Macy's shares surged Friday as takeover rumors continued to swirl around the company, but at least one proposed combination would be tough to pull off, sources say.
Earlier, shares of the largest U.S. department store chain jumped more than 10 percent, after The Wall Street Journal reported Macy's had been approached by Canada's Hudson's Bay, the owner of Saks and Lord & Taylor.
People familiar with the matter told CNBC that those discussions did take place but the talks are at an early stage, and may not lead to a deal.
Those people said Macy's management took a meeting with Hudson's Bay, but has not engaged in talks on a deal.
Hudson's Bay has been eager to expand its footprint in the U.S., however, Macy's would be a challenge for Hudson's Bay to absorb. Ahead of this latest rumor, Macy's market capitalization was nearly $10 billion, while Hudson's Bay was about $1.7 billion. Macy's also has a lot of debt — about $7.5 billion, according to the Journal report.
People familiar with the talks said Hudson's Bay might need to bring in a partner to provide equity, but would still need to lever the combined company a great deal to make it happen. One potential scenario could involve Hudson's Bay making the purchase and then splitting into an operating company and a property company with the property company taking on most of the debt.
This complicated structure could make an acquisition very unlikely, sources told CNBC.
Takeover rumors were sparked Thursday by a report in the New York Post, which said Macy's was seeking a buyer.
That report, which also cited unnamed sources, said activist investor Jeffrey Smith, of Starboard Value, was putting pressure on the company in the wake of its poor performance. Smith became an investor in July 2015, and Macy's stock has shed nearly 60 percent since that time, the report said.
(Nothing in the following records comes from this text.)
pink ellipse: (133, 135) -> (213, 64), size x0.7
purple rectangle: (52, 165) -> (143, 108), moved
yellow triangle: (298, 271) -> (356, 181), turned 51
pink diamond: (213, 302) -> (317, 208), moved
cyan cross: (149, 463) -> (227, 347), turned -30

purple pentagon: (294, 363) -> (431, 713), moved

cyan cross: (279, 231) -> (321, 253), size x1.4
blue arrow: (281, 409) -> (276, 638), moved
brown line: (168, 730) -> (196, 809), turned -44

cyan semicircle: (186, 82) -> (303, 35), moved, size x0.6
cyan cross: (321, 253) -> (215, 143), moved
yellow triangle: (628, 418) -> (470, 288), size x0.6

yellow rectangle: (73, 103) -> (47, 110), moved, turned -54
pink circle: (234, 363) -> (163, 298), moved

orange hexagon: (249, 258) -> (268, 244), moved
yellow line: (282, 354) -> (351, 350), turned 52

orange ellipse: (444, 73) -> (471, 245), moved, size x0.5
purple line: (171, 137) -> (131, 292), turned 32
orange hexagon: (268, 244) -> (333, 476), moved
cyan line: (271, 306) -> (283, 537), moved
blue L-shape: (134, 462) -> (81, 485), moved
Buoyed by the rumors, Macy's shares jumped as high as $34.37 Friday, but had since given back some of those gains. The stock recently changed hands at $32.42, up 5.5 percent.
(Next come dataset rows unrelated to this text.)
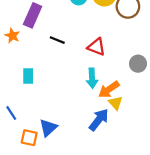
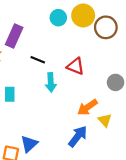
cyan arrow: (92, 78) -> (51, 82), moved
yellow triangle: (116, 103) -> (105, 120), moved

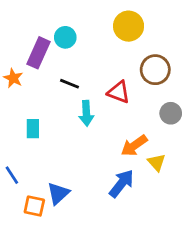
cyan circle: (58, 18) -> (65, 37), moved
brown circle: (106, 27) -> (155, 70), moved

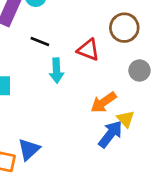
blue arrow: (121, 184) -> (110, 134), moved

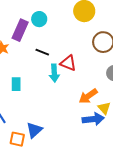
red triangle: (88, 50) -> (68, 63), moved
blue arrow: (110, 134) -> (93, 119), turned 45

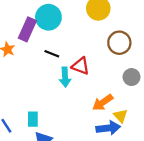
cyan circle: (39, 19) -> (48, 17), size x1.5
cyan rectangle: (16, 84) -> (33, 119), moved

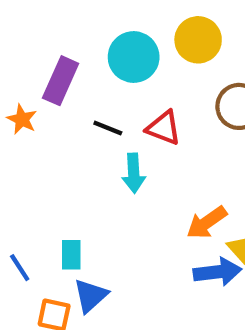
cyan circle: (48, 17) -> (134, 57), moved
red triangle: (81, 66) -> (164, 128), moved

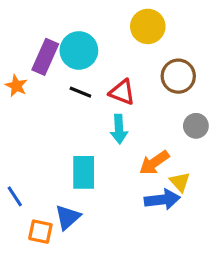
cyan circle: (134, 57) -> (79, 50), moved
cyan arrow: (134, 173) -> (119, 129), moved
cyan rectangle: (71, 255) -> (84, 172), moved, size x1.5

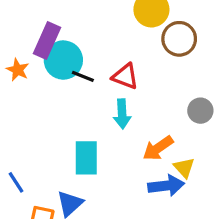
cyan circle: (79, 50) -> (63, 60), moved
brown circle: (178, 76) -> (179, 39), moved

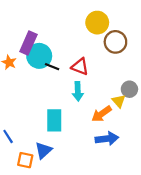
yellow triangle: (184, 168) -> (119, 101), moved

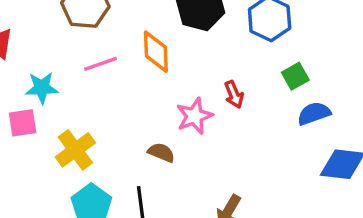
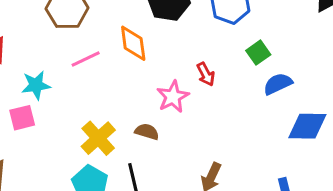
yellow cross: (75, 150) -> (98, 138), moved

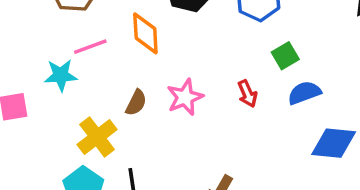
red arrow: (206, 74) -> (247, 94), moved
cyan star: (36, 85) -> (61, 75), moved
brown semicircle: (147, 132) -> (136, 103), moved, turned 95

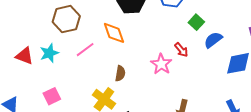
cyan star: (61, 75) -> (49, 53), moved
pink star: (185, 97) -> (161, 64), moved

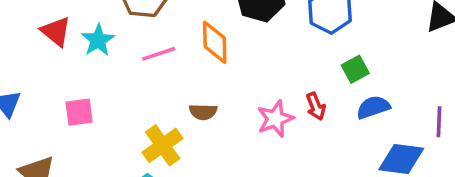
cyan star: (49, 53) -> (98, 40), turned -30
brown semicircle: (120, 73) -> (203, 112), turned 63

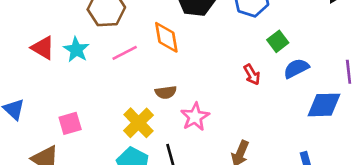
pink square: (79, 112) -> (70, 123), moved
pink star: (275, 119) -> (195, 117), moved

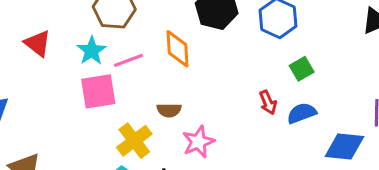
cyan star: (76, 50) -> (92, 51), moved
blue semicircle: (296, 68) -> (302, 113), moved
pink square: (70, 123) -> (98, 91), moved, size x1.4

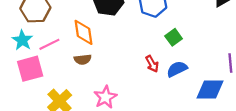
brown semicircle: (169, 110) -> (83, 59), moved

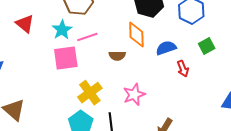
orange diamond: (83, 32) -> (136, 35), moved
blue semicircle: (177, 69) -> (166, 48), moved

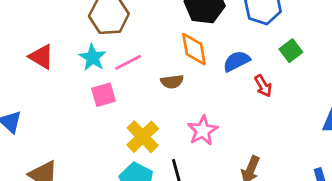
pink square: (66, 58) -> (103, 95), size x0.7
Hudson's Bay told CNBC it does not comment on rumors or speculation. Macy's also declined to comment.
Macy's has been dogged by disappointing sales in recent quarters and in January it announced 68 of the 100 locations it plans to close as it looks to turn around its performance.
The company's longtime chairman and CEO, Terry Lundgren, is also about to depart the company, handing the reins to Macy's President Jeff Gennette later in the quarter.
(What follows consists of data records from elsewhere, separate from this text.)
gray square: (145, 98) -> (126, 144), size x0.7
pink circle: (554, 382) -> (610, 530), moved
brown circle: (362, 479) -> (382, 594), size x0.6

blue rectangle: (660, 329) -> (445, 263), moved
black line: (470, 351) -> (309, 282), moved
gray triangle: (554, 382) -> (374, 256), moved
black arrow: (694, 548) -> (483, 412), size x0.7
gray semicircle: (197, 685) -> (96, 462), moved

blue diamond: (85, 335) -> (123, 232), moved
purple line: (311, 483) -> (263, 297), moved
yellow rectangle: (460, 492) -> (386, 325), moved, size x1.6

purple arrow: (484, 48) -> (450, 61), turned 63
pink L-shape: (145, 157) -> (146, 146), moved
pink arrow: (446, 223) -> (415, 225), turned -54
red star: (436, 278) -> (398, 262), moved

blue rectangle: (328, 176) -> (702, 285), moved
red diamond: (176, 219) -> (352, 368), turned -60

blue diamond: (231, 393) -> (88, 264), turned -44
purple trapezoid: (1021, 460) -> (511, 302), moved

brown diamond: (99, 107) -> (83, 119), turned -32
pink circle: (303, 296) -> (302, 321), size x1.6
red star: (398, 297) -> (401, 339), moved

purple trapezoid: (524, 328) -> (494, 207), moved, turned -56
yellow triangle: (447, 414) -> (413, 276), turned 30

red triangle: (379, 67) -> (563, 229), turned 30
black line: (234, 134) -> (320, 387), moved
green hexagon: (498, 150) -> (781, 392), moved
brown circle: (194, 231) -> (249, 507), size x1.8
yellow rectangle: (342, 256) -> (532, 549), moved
According to The Wall Street Journal, Macy's executives could reap large severance packages if the retailer sells itself. Regulatory filings suggest Lundgren, for example, would receive $80 million if there's a change of control, the paper said.
"It's probably more real than not," said Dana Telsey, CEO of Telsey Advisory Group, commenting on the speculation about a deal. However, she cautioned that it is very difficult to integrate the operations of department store chains, given the hundreds of properties that are involved. Also, any deal doesn't fix the fact that sales are struggling.
"The top line is struggling for department stores," she said. "They have some very valuable locations and I think they're pruning underperforming stores, so there's more to do."
Stifel analyst Richard Jaffe said Hudson's Bay, for a retailer, has been innovative in making acquisitions in the past. As an example, he cited the company's purchase of Saks for $2.9 billion. Quickly afterward, the flagship store was appraised for $3.7 billion.
In a research note, Jaffe estimated any offer for Macy's would have to be at least $40 per share, which is a 30 percent premium to where Macy's stock opened Friday.
"This is not based on any underlying valuation calculation but rather the approximate midpoint of the range of premiums paid for retail buyouts in recent years," Jaffe said. "The estimates in the public domain value Macy's with its real estate at $20 billion, or $65 per share, and the public market this morning at $10 billion, or $30 per share. The large estimate involves a speculative valuation of the real estate, which we believe to be optimistic."
Jefferies analyst Randal Konik said that Macy's does fit "to a certain degree" the acquisition criteria Hudson's Bay has laid out in the past. The criteria includes having good locations, undermanaged retail operations, unlocked real estate value, and opportunities for revenue and cost synergies, he said.
Some also suspect the talks could result in some sort of real estate transaction.